La reprise des adoptions est subordonnée à la conclusion d'un accord de
coopération entre les deux pays offrant toutes les garanties de la convention
de La Haye du 29 mai 1993.
Cette convention, ratifiée par la France mais pas par le Vietnam, a pour objet
d'instaurer un système de coopération entre les Etats contractants pour
prévenir l'enlèvement, la vente ou la traite d'enfants.
Elle oblige le pays d'origine des enfants à vérifier que l'adoption a été
consentie librement, sans « paiement ni contrepartie » et par le biais d'«
intermédiaires dûment autorisés ». Il est, en effet, indispensable de s'assurer
que les parents qui abandonnent leurs enfants le font en toute conscience, sans
qu'aucune pression financière ou autre n'ait été exercée sur eux.
Pour nécessaire qu'elle soit, la conclusion d'un tel accord risque d'être fort
longue. Or les adoptions d'enfants au Vietnam par des Français ont pris une
grande ampleur ces dernières années : près de 1 400 enfants ont été adoptés, et
le Vietnam est devenu le premier pays d'origine des enfants étrangers adoptés
en France.
Aussi l'émotion provoquée par cette décision un peu brutale est-elle grande.
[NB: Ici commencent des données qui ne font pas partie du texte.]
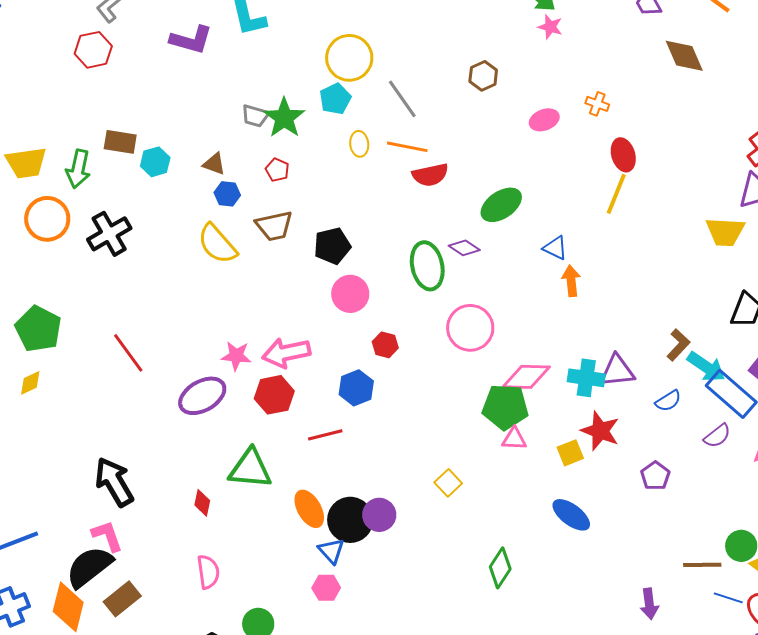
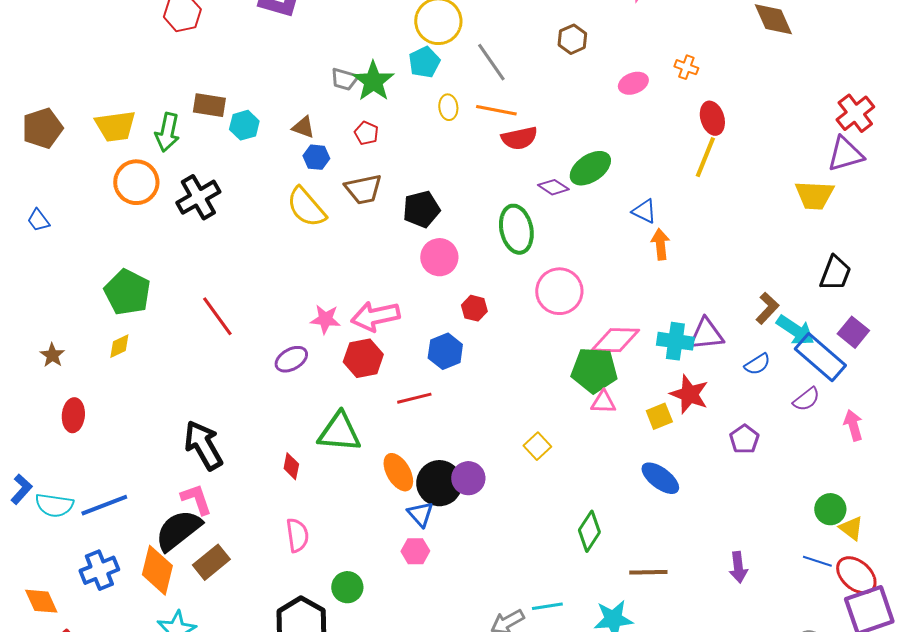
purple diamond: (464, 248) -> (553, 187), moved
purple ellipse: (202, 396) -> (291, 359), size x0.7
brown line: (702, 565) -> (648, 572), moved

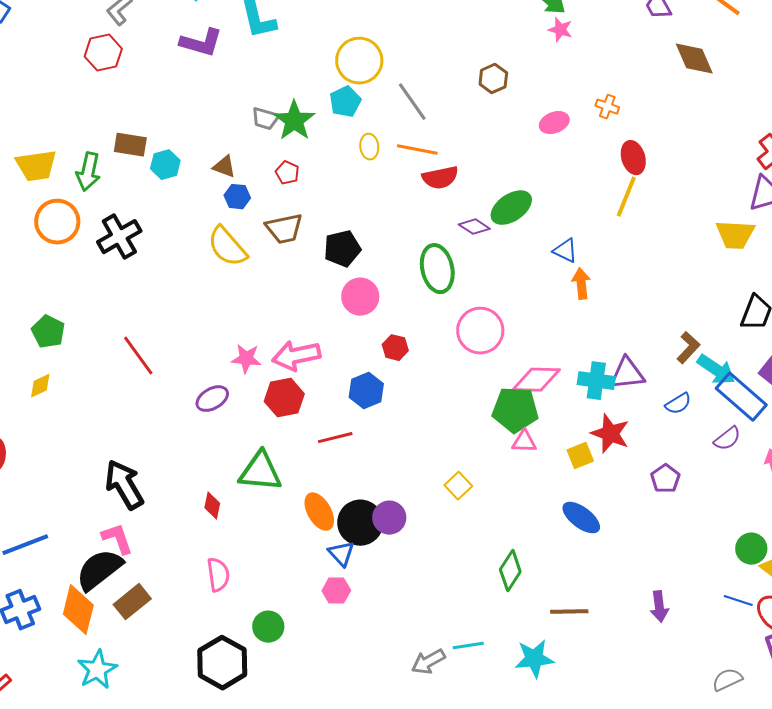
green pentagon: (127, 292) -> (48, 332), size x0.7

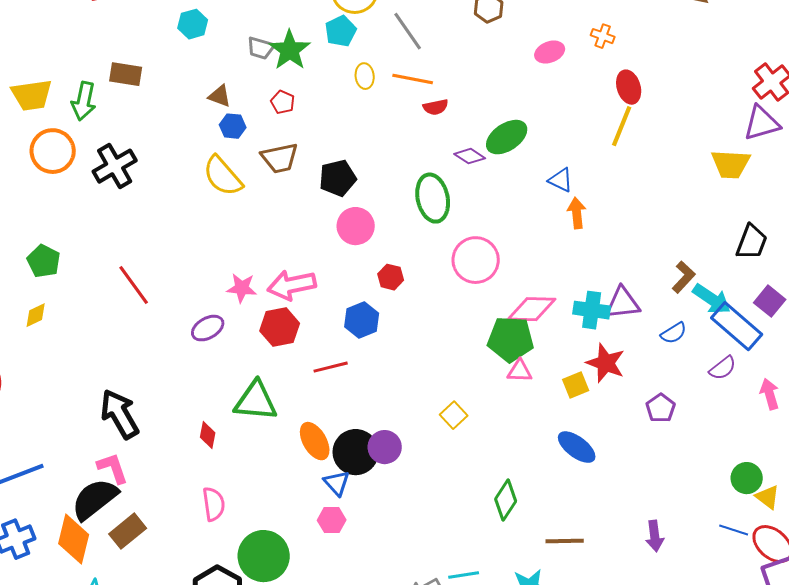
cyan hexagon: (165, 165) -> (193, 24), moved
red semicircle: (440, 178) -> (436, 107), size x0.7
green circle: (268, 627) -> (264, 556), size x1.6

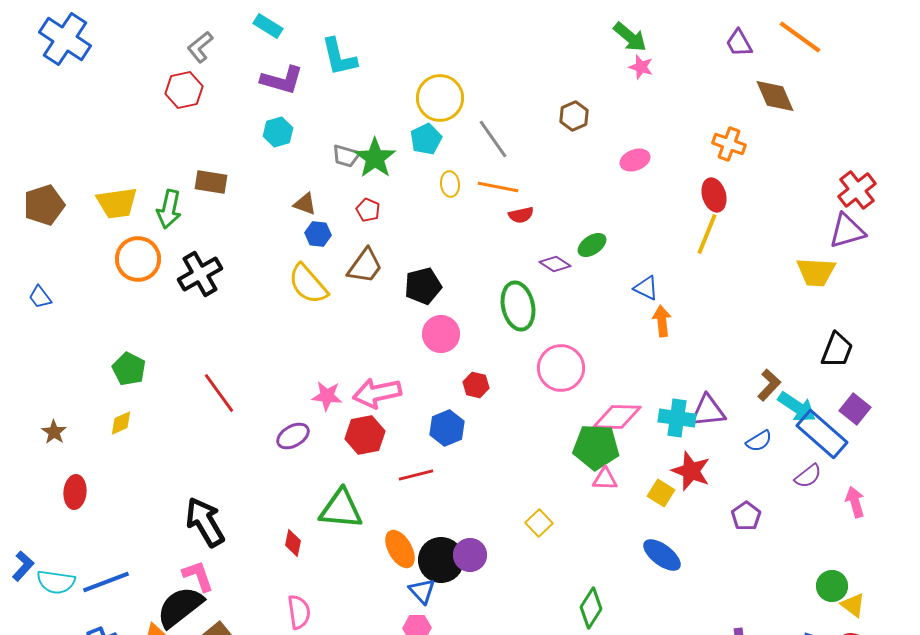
orange cross: (603, 36) -> (729, 144), moved, size x1.4
green ellipse: (507, 137) -> (592, 245), size x0.7
brown trapezoid: (280, 158) -> (365, 266), turned -42
yellow square: (576, 385) -> (661, 493), turned -36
Elle l'est d'autant plus que la décision aurait été prise sans concertation
aucune. Ni les organismes d'adoption ni les associations de parents n'auraient
été informés préalablement de l'arrêt des adoptions au Vietnam. Le Conseil
supérieur de l'adoption, dont la vocation est précisément d'être consulté, ne
l'a pas été.
Fallait-il en venir à une solution aussi radicale ? Ne pouvait-on trouver
d'autres moyens plus souples de remédier au trafic et au racket sans avoir à
prendre une mesure de suppression pure et simple de l'adoption ? Pouvez-vous
nous garantir que des négociations seront bientôt engagées et rapidement menées
? Dans quel délai escomptez-vous une reprise des procédures d'adoption ?
M. le président.
La parole est à M. le secrétaire d'Etat.
M. Jean-Pierre Masseret,
secrétaire d'Etat à la défense, chargé des anciens combattants. Monsieur
le sénateur, votre question était adressée à M. le ministre des affaires
étrangères. Mais celui-ci, actuellement à New York en compagnie d'un certain
nombre de ses collègues pour s'entretenir avec le secrétaire général de l'ONU
de la question du Kosovo, m'a prié de vous communiquer la réponse suivante, qui
rappelle les principes qu'il a lui-même évoqués en répondant à des questions
similaires à celle que vous venez de poser.
Le Gouvernement a effectivement décidé, monsieur le sénateur, de suspendre
provisoirement les procédures d'adoption entre la France et le Vietnam jusqu'à
la conclusion d'un accord de coopération entre les deux pays.
Cette mesure était nécessaire, aux yeux du Gouvernement, pour préserver les
droits fondamentaux des enfants et de leurs familles. Elle a été prise sur
recommandation de l'autorité centrale pour l'adoption internationale.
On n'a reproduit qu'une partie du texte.